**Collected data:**

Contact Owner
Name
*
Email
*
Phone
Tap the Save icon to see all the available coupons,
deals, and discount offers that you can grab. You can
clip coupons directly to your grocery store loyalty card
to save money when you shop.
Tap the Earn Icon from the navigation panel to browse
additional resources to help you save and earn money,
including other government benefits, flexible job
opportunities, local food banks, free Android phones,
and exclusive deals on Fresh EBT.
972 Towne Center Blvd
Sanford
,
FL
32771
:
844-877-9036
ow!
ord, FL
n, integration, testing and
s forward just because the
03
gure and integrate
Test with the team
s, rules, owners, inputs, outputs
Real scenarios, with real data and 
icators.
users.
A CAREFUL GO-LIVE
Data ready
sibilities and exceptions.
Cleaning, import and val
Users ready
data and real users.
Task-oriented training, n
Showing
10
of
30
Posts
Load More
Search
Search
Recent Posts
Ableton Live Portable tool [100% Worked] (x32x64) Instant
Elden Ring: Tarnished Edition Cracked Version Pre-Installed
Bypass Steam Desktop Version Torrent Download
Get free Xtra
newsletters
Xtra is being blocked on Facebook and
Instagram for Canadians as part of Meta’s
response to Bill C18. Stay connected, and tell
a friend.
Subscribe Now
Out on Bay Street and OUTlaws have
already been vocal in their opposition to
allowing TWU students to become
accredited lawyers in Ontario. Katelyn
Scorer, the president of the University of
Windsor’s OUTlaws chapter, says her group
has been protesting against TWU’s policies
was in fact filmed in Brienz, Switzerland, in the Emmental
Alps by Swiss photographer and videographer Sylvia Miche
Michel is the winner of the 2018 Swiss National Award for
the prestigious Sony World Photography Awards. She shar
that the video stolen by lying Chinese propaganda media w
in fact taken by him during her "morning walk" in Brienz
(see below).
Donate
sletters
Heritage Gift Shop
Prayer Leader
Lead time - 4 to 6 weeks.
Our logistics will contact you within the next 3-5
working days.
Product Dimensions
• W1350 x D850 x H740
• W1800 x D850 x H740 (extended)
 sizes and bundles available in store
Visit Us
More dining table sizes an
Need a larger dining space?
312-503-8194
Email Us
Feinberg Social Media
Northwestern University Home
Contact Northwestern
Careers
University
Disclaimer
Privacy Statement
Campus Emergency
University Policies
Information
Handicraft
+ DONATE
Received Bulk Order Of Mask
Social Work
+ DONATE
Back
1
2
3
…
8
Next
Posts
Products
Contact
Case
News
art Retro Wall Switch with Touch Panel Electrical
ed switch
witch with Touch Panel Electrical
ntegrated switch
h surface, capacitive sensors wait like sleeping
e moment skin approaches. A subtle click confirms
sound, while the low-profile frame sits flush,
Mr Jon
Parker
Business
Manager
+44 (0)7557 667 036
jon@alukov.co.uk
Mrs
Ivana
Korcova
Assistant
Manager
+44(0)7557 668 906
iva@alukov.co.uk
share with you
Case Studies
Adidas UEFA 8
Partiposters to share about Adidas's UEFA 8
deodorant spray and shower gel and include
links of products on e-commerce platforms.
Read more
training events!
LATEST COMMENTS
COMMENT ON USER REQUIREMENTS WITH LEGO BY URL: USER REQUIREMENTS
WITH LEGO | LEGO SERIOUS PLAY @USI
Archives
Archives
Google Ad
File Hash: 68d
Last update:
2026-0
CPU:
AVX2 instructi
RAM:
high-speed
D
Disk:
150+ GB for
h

**WHAT THE TASK REQUIRES:** The answer must consist of every line in the records above that contains the word "been".

**REPLY:**
already been vocal in their opposition to
has been protesting against TWU’s policies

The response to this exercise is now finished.